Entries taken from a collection
- Opening Delimiter -
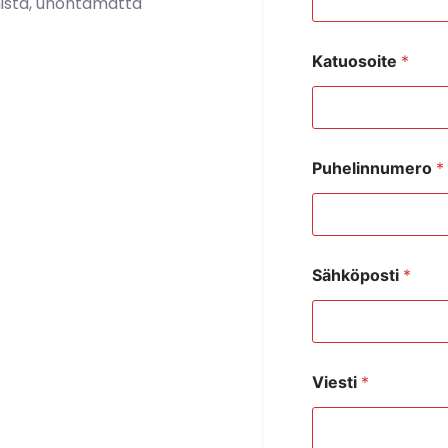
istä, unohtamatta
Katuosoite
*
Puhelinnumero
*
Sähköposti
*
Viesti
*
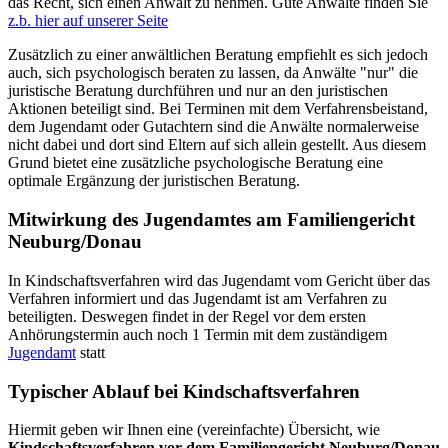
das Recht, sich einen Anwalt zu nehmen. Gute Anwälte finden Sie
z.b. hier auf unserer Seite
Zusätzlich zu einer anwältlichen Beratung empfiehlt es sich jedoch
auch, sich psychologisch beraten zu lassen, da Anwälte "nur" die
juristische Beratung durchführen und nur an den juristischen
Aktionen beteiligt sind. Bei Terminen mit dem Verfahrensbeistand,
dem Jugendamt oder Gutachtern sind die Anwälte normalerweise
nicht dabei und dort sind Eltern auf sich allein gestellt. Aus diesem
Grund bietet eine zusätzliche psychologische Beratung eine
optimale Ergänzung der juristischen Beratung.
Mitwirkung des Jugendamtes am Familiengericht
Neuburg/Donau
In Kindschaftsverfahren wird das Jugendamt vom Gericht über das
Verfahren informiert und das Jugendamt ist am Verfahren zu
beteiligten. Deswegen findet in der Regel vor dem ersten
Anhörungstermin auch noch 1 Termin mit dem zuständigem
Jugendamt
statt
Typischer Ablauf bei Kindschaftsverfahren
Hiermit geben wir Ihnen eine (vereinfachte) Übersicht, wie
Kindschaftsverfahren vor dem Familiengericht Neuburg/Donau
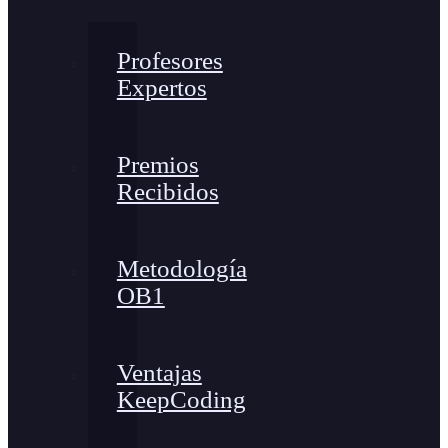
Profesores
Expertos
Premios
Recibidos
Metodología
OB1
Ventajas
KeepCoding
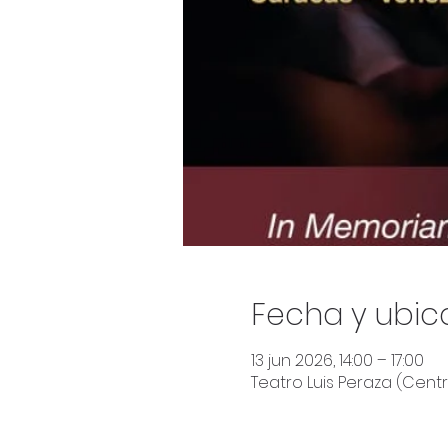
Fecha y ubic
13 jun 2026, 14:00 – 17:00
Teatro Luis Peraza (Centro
- Closing Delimiter -
- WHAT YOU ARE ASKED TO DO -
Give again the stretch of the entries above that begins at the line with "Puhelinnumero" and ends at the line with "auch, sich psychologisch", word for word, with no pictures.

- RESULT BELOW -
Puhelinnumero
*
Sähköposti
*
Viesti
*
das Recht, sich einen Anwalt zu nehmen. Gute Anwälte finden Sie
z.b. hier auf unserer Seite
Zusätzlich zu einer anwältlichen Beratung empfiehlt es sich jedoch
auch, sich psychologisch beraten zu lassen, da Anwälte "nur" die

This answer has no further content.